WASHINGTON, Oct. 31 (UPI) — The Justice Department began releasing more than 6,000 drug offenders Friday under new sentencing guidelines to reduce the federal prison population.
A third of the 6,112 inmates who served time in the 122 federal prisons nationwide are foreign citizens and will be deported to their home countries. Texas will receive the largest number of inmates, 597, under the policy change. Florida will receive the second largest, 310.
The mass release is part of a bipartisan effort to reduce the federal prison population, which has grown to more than 200,000 inmates. Up to 77 percent of the inmates were already living in halfway houses or are in home containment, officials said.
A year ago, United States Sentencing Commission decided to retroactively lower maximum sentences for nonviolent drug offenders. On average, sentences were reduced 18 percent.

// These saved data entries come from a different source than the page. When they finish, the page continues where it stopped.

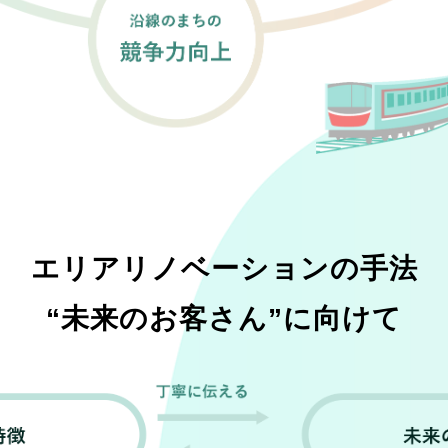
エリアリノベーションの手法
“未来のお客さん”に向けて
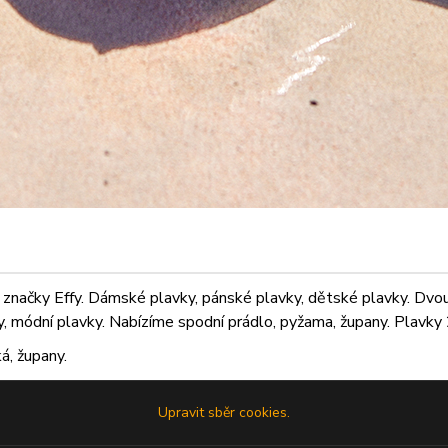
značky Effy. Dámské plavky, pánské plavky, dětské plavky. Dvoudí
ky, módní plavky. Nabízíme spodní prádlo, pyžama, župany. Plavky 2
á, župany.
Upravit sběr cookies.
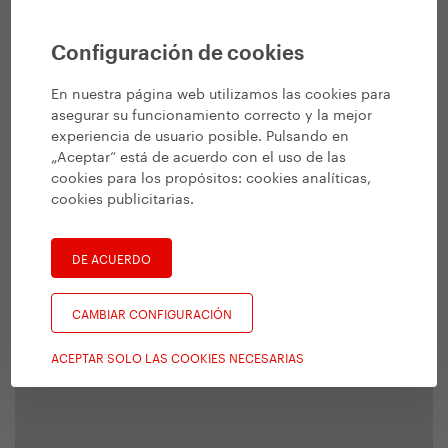
Configuración de cookies
En nuestra página web utilizamos las cookies para
asegurar su funcionamiento correcto y la mejor
experiencia de usuario posible. Pulsando en
„Aceptar“ está de acuerdo con el uso de las
cookies para los propósitos:
cookies analíticas,
cookies publicitarias
.
DE ACUERDO
CAMBIAR CONFIGURACIÓN
ACEPTAR SOLO LAS COOKIES NECESARIAS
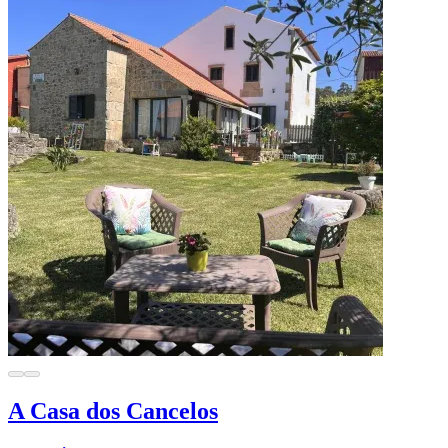
A Casa dos Cancelos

About half of the inmates to be released through Nov. 1 were convicted of cocaine offenses, followed by methamphetamine (31.2 percent), heroin (7.4 percent) and marijuana (8.9 percent). Nearly 3 percent of the inmates were convicted of oxycodone offenses.
Some local law enforcement agencies worry the inmates are being hastily released with little thought for the future.
“This is all going to be dropped into the laps of the American police,” New York City Police Commissioner William Bratton said. “We are letting them out of jail, but treatment is not there. Job training is not there. Housing, for many of them, is not there.”